Corned beef is nice and all, especially served steaming hot with slippery cabbage and soft potatoes and carrots, a smear of sharp Colman’s mustard to cut the fat. That said, Ireland’s patron saint deserves to be celebrated with something finer. St. Patrick drove out the snakes! He spoke Latin! His feast day is a holy day of obligation in the old country and a day of parades and pub crawls all over the western world.
So come March 17th a boil-up of corned beef seems kind of meager, bringing to mind a sad chapter in Frank McCourt’s Angela’s Ashes. We should do better. We can do better, such as this recipe for an elegant rolled Roasted Kerry Salmon with Prawns.
The rich wine and cream sauce flecked with spinach calls for a fine firm fish, hence the Kerry in the title. My great grandfather Andrew Sullivan hailed from Templenoe, a tiny hamlet outside of Kenmare on the south side of the Kerry Penninsula. Kerry is celebrated for its fine salmon and trout, although back in the 1800’s I doubt my ancestors were dining on all that much salmon, much less fancy sauces.
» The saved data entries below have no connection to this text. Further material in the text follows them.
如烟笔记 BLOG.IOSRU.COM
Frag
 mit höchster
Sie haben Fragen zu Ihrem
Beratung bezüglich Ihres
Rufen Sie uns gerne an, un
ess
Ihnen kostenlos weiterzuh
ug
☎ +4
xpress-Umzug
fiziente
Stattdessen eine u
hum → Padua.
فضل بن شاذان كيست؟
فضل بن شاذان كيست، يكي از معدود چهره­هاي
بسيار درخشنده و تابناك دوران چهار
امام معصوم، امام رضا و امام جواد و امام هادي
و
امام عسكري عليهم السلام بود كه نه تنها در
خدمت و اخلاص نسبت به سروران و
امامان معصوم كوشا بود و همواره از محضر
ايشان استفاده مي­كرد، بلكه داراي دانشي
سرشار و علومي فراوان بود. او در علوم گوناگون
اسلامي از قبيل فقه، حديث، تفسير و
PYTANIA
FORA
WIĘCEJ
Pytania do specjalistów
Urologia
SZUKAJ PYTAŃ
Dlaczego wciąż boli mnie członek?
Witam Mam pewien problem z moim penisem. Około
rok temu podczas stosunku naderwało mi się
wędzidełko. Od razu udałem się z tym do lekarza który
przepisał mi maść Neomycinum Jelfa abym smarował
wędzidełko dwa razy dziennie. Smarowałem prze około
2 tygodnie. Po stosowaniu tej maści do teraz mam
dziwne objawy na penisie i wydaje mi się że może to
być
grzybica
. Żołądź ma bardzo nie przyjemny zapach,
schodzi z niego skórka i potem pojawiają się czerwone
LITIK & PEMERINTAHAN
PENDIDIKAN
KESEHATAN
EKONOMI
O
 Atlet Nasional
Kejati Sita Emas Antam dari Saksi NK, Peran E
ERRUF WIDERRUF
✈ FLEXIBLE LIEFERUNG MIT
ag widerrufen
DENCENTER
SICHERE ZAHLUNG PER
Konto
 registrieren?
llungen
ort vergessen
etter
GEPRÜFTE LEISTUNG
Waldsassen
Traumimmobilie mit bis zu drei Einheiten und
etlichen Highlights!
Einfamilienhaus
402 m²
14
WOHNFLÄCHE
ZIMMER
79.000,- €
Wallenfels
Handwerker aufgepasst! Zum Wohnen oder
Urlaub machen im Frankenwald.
Before we return to happier thoughts of delicious dinners, let’s honor our ancestors with some ax-grinding remembrances. The inaction of the British Government when the potato crops failed in the 1840’s, leading to mass starvation and unthinkable sufferings, is well known.
Less known is Ireland produced lots of food during the famine years. The English landlords exported millions of bushes of corn, a “money crop” for the grand estates, not a “food crop,” yet certainly enough to keep the population alive. Not only that, millions of beasts raised for the table were sent overseas as well. Millions more sheep, pigs and oxen sailed out of Ireland during the famine years than the poor people lucky enough to make it out alive.
My father’s mother was a Lynch from Roscommon where our ancestral aunts had to take in sewing for the gentry land owners. Shivering winters were spent securing gold braided epaulets onto the uniforms of Her Majesty’s Army. If the work wasn’t completed by spring the women were fined or sent to debtor’s prison.
Thanks England! But really, you shouldn’t have. That Oliver Cromwell you sent over a while back was already more than enough.
Back to the business at hand — a spectacularly rich wild salmon roast with prawns and leeks and spinach and wine and cream and butter. While Irish cuisine traditionally tends toward the plain side, one thing’s for sure. We don’t skimp on the butter and cream.
A thick filet of salon is flayed open, spread with a thick paste of leeks and rolled and tied like a loin roast. The creamy sauce is streaked with emerald spinach bits and flecks of orange carrot. Prawns with their heads on swim up along side this happy scene.